Office workers have been blocked from accessing fantasy sports websites as businesses have begun to count the cost of the increasingly popular pastime.
Soaring popularity in recent years, for sites such as AFL Dream Team and AFL SuperCoach, have seen fantasy sports join the likes of Facebook on the corporate bench as poor form.
Website-production company founder Devon Aubert had to make the unpopular decision to ban his employees from accessing such sites.
Mr Aubert, who had employees in Australia and Canada, believed what started out as a great platform for office bonding, soon turned into a liability after it chewed into too much company time.
“It’s not something I wanted to do, but at the end of the day I knew I had to,” Mr Aubert said.
“It just comes down to good business.”
Fantasy sports websites simulate the role of a professional coach, providing sports fans the chance to construct online teams in their favourite code, and form leagues to compete against friends and colleagues.
Players in each team accumulate points based on their actual performances in the real world.
Vapor Media is the vendor behind the nation’s biggest competitions including AFL Dream Team and Fox Sports’ AFL SuperCoach, and managing director Peter Jankulovski estimated 1.2 million Australians participated across 14 sports, with numbers on the rise.
“We’re seeing growth of around 10 per cent, per annum at the moment,” Mr Jankulovski said.
“About 60 per cent of (1.2 million) would be AFL, about 20 to 25 per cent would be NRL and the rest would be all of the other sports.
“The first figures for 2002 were just under 40,000,” he said.
Globally, fantasy sports have become a multi-billion dollar industry with spin-off businesses cashing in on the hysteria through support websites, mobile phone applications and specialist television programs.
The AFL SuperCoach phone application is currently the 29th most downloaded app in Australia and while the average supporter is having fun, businesses have felt the pinch.
A US Study by consulting firm Challenger, Gray & Christmas estimated fantasy sports cost American companies up to $1.5 billion in productivity each year, with half the people surveyed admitting they spend at least one hour each day thinking about their team.
Fox Sports senior journalist Christopher Sutton believed the explosion in fantasy sport participation was inevitable.
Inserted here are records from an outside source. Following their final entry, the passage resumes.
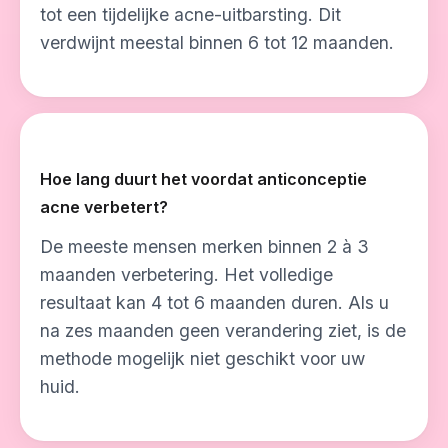
tot een tijdelijke acne-uitbarsting. Dit
verdwijnt meestal binnen 6 tot 12 maanden.
Hoe lang duurt het voordat anticonceptie
acne verbetert?
De meeste mensen merken binnen 2 à 3
maanden verbetering. Het volledige
resultaat kan 4 tot 6 maanden duren. Als u
na zes maanden geen verandering ziet, is de
methode mogelijk niet geschikt voor uw
huid.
“Sports tipping has been around for a long time and we’ve probably got to the stage where fans were crying out for a new way to get involved with their favourite sports,” Mr Sutton said.
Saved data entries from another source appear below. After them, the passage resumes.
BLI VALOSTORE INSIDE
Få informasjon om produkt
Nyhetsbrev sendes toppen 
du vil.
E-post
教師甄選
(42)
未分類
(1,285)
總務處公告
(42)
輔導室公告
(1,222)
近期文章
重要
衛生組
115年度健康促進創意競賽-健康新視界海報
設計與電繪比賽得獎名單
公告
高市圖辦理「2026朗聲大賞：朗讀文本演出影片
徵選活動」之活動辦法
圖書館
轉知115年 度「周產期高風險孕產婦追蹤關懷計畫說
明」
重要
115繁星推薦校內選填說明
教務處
“Fantasy turns that fan experience from being purely that of a spectator into that of a player, coach and manager.
“With the integration of private custom leagues, it also provides a field on which players can compete with and against their friends and reinvigorates the concept of bragging rights,” he said.
While many non sports-related workplaces have kicked fantasy sports out of the workplace, Mr Sutton said that wasn’t the case at Sydney’s Fox headquarters.
“Not only is it strongly encouraged that we participate in all fantasy games across all codes, but the Monday and Friday office banter around Fox Sports is always dominated by fantasy talk.”
He said, “It’s very vibrant, healthily competitive and very much encouraged.”
Andy Ruzgar, a 21 year old Hallett Cove resident, admitted he’d spent ‘a couple of hours’ setting up his fantasy team and invested around 20 minutes a week managing it.
While he enjoyed competing against his mates, he believed the pastime is best left as exactly that, and not used in the office.
“If you work at a place that’s big on footy then you’d probably be encouraged, but if not and you’re doing your Dream Team instead of work, then it’s a distraction,” Mr Ruzgar said.
This stance has been adopted by more businesses each football season and Mr Aubert said his Website-production company was one of many others that he was aware of.
“I love my sport, and I love the concept but it was taking over and it had to go,” Mr Aubert said.
“I know of many others doing the same thing and while my employees might not agree right now, I know it’s what’s best for everybody.”